Monday, January 10, 2011

Some Concerns

In Langebaan we spend all of our sailing time blasting across water whose state varies from flat water slalom blasting on 7.8 race sails and slalom boards right up to wild water bump and jump hanging on to 4.8 m wave sails.
We therefor spend quite a lot of time discussing the perfect set up for the conditions we experience.  My current bug bear is the shortage of light, simple, fast easy to control slalom sails for real world sailors.  Full race sails can be heavy and very hard on one's body if sailed fully powered for long periods of time.  I don't have a problem with this and get that they need to win races and are not built for comfort.  I need something that is far easier to use even if it is not quite as good at accelerating away from a start or a gybe.  What I do not want is a heavy second tier sail with rod battens and "durable construction" like the Severne Overdrive.  I need high tech materials, tube battens and feather light weights.  The closest I can find to what would interest me is Naish's Grand Prix.  I haven't sailed the new Grand Prix but it looks and weighs the business.  I would not use it with the 75% mast since this sort of counters the extreme light weight.  I would probably ride it with a Fiberspar 7000 mast and Fiberspar boom.

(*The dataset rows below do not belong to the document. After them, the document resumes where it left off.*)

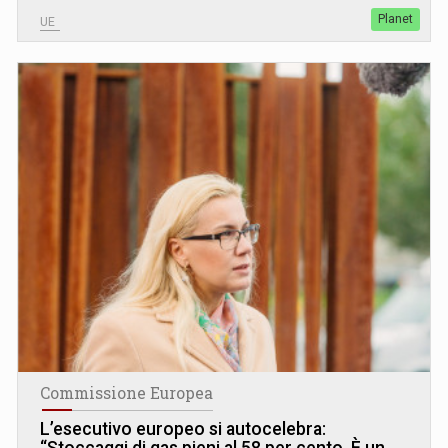
Planet
UE
Commissione Europea
L’esecutivo europeo si autocelebra:
“Stoccaggi di gas pieni al 58 per cento. È un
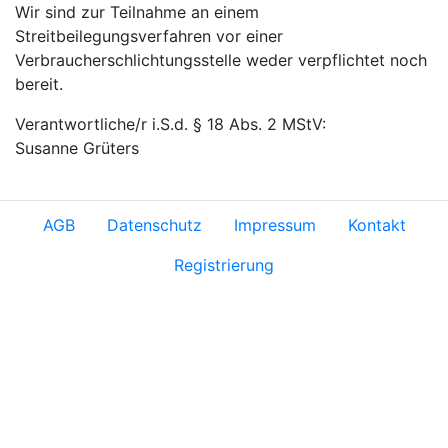
Wir sind zur Teilnahme an einem
Streitbeilegungsverfahren vor einer
Verbraucherschlichtungsstelle weder verpflichtet noch
bereit.
Verantwortliche/r i.S.d. § 18 Abs. 2 MStV:
Susanne Grüters
AGB
Datenschutz
Impressum
Kontakt
Registrierung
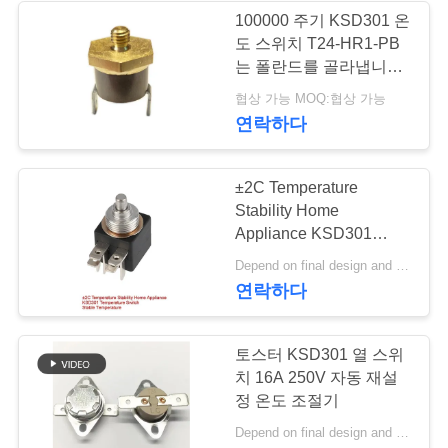
요
100000 주기 KSD301 온
도 스위치 T24-HR1-PB
는 폴란드를 골라냅니다
뉴
- 던짐을 골라내십시오
협상 가능 MOQ:협상 가능
스
연락하다
경
±2C Temperature
Stability Home
우
Appliance KSD301
Temperature Switch
Depend on final design and demand quantity MOQ:1000
Stable Temperature
사
연락하다
이
토스터 KSD301 열 스위
트
치 16A 250V 자동 재설
정 온도 조절기
맵
Depend on final design and demand quantity MOQ:1000PCS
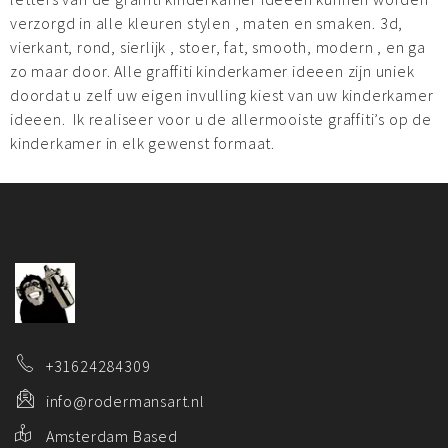
verzorgd in alle kleuren stylen , maten en smaken. 3d,
vierkant, rond, sierlijk , stoer, fat, smooth, modern , en ga
zo maar door. Alle graffiti kinderkamer ideeen zijn uniek
doordat u zelf uw eigen invulling kiest van uw kinderkamer
ideeen. Ik realiseer voor u de allermooiste graffiti’s op de
kinderkamer in elk gewenst formaat.
+31624284309
info@rodermansart.nl
Amsterdam Based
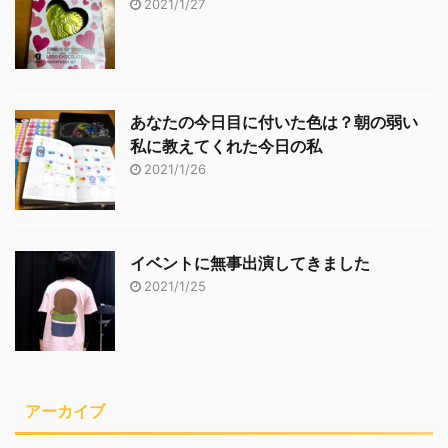
2021/1/27
あなたの今日目に付いた色は？朝の弱い
私に教えてくれた今日の私
2021/1/26
イベントに無事出演してきました
2021/1/25
アーカイブ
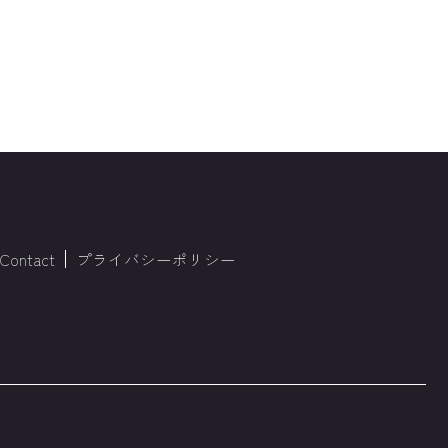
Contact
プライバシーポリシー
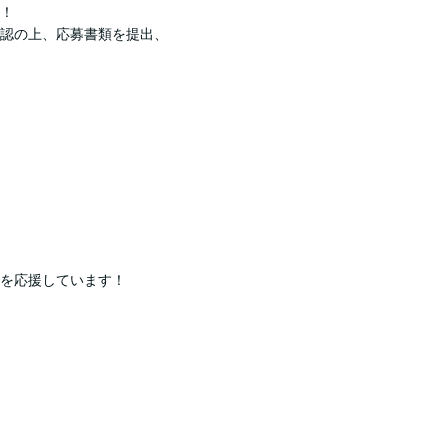
！
認の上、応募書類を提出、
を応援しています！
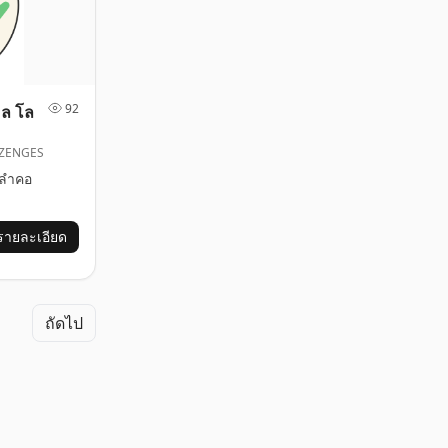
92
อล โล
OZENGES
ลำคอ
รายละเอียด
ถัดไป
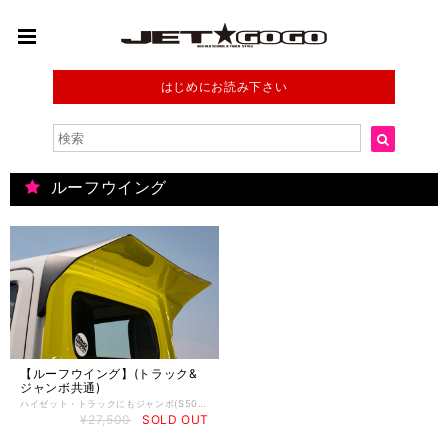
はじめにお読み下さい
ルーフウイング
【ルーフウイング】(トラック&
ジャンボ共通)
ハイゼット・トラックにもジャンボ(S500P/S510P)にも装着できる、JET★GOGOのルーフウイングです。 ルーフを後方に延長したようなデザインとなります。 あえてサイズを大きくとり、JET★GOGOの【フロントフェイス基本セット】専用のチンスポイラーや、オーバーフェンダーとのバランスを考慮しています。 取り付けは、付属の両面テープと付属のビスで行います。 ■製品仕様：FRP製・未塗装品（黒ゲルコート仕上げ） ※イメージ写真は塗装をして装着したイメージです。 ※塗装済みをご希望の方は、弊社または施工頂くショップ様等へご相談ください。 ※製品はハイゼット・トラック&ジャンボ（S500P/S510P）への専用取付を前提としております。 その他車両への取付は前提としておりませんので、ハイゼット・トラック&ジャンボ（S500P/S510P）以外への適合については不明です。 ※未塗装品とは、塗装を前提とした製品仕上げのため、そのまま装着することはできません。 下地処理、塗装をした上で装着ください。 ※受注生産品となりますので、決済完了後のキャンセルは承れません。 ご不明な点または納期は、ご注文前に別途お問い合せください。 受注状況により納期が数ヶ月かかる場合もございます。
¥27,500
SOLD OUT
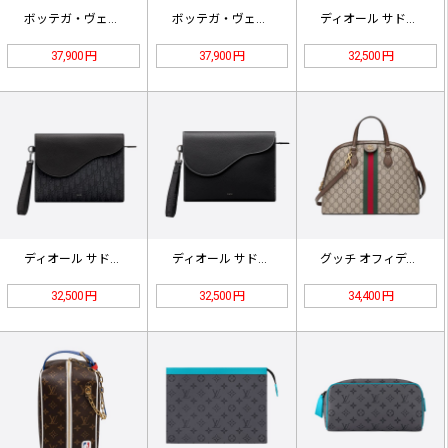
ボッテガ・ヴェネタ ウーブンポーチ …
ボッテガ・ヴェネタ ウーブンポーチ …
ディオール サドル A5 トライアン…
37,900 円
37,900 円
32,500 円
ディオール サドル A5 トライアン…
ディオール サドル A5 トライアン…
グッチ オフィディアシェルバッグ
32,500 円
32,500 円
34,400 円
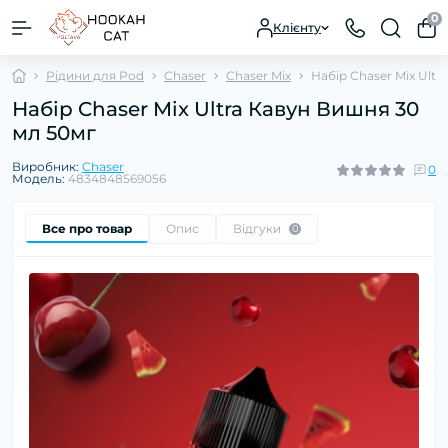
0
Клієнту
Рідини для Pod
Chaser
Chaser Mix
Набір Chaser Mix Ult
Набір Chaser Mix Ultra Кавун Вишня 30
мл 50мг
Виробник:
Chaser
0
Модель:
4834848569056
Все про товар
Опис
Відгуки
0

The problem with our current designers is that they work to a push system where each year they give us a new sail range and hope that we will buy.  I don't think that we are able to specify what we actually need so the whole thing is a bit hit and miss.

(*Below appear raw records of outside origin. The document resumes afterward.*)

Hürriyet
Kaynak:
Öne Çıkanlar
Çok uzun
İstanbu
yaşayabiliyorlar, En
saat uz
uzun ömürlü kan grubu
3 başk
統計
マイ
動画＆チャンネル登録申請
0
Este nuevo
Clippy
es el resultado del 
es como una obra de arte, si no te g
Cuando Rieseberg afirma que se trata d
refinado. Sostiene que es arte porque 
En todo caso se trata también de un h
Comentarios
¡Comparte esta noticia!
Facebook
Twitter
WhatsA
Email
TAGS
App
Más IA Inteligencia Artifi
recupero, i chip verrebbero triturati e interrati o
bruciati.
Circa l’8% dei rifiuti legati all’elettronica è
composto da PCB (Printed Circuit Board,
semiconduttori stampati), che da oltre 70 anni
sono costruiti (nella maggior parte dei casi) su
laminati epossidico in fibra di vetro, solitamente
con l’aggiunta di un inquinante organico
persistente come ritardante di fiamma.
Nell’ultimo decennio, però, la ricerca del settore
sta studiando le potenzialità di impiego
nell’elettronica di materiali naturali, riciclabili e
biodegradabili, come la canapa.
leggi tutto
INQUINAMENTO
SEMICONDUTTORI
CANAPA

Stephano Basso is working on the sort of sail I think the fast recreational guy may need with his brand Wingssails.  He feels as I do that 6 battens and 3 cams should be enough for a lightning fast slalom sail.  A good guy doing good work.

Amongst the mainstream brands North can be commended for reducing the number of battens in their Warp and cutting down on the weight.  I own a Ram 7.8 and love the sail but it is way too heavy.  Sailworks has quite light race sails and have kept the sleeve width down.  By all accounts these are fast, easy sails.  Bruce Peterson is no slouch on them

Gaastra seem intent on producing the heaviest sails on the planet.  Dan's designs are good of course but not easy to use if you weigh less than 100kg.  The second tier GTX Race is far too racy with it's wide sleeve and many battens.  I understand that they are no longer producing the technora version of the Vapor.  No good

I understand that cost has a bearing on the decision for or against high tech materials but if guys like Naish, Demon Sails in the UK and Sailworks can build light strong sails then everyone can.  Severne are starting to get the weight thing as can be seen in their S1 wave sail and the NCX Pro.  Maui Sails have the Ghost wave but even their technora race sails are too heavy.  Nice designs though.

My challenge to the sail designers therefor is to design a range of sails which are light, have no more than 7 battens and 3 cams, rotate easily and can be controlled even when totally overpowered.  Sleeve width can be slightly wide but narrower than the current wide sleeved race sails.  The sails should be able to be sailed on RDM masts for lighter guys and SDM for heavier or more serious racers (2 sets of cambers with each sail).  If you wanted to be fancy you could design a special super light mast range for the sails.  I would suggest that in the sizes 6.5m down that there should be camless versions.  We find here that we are faster on soft sails when conditions get wild.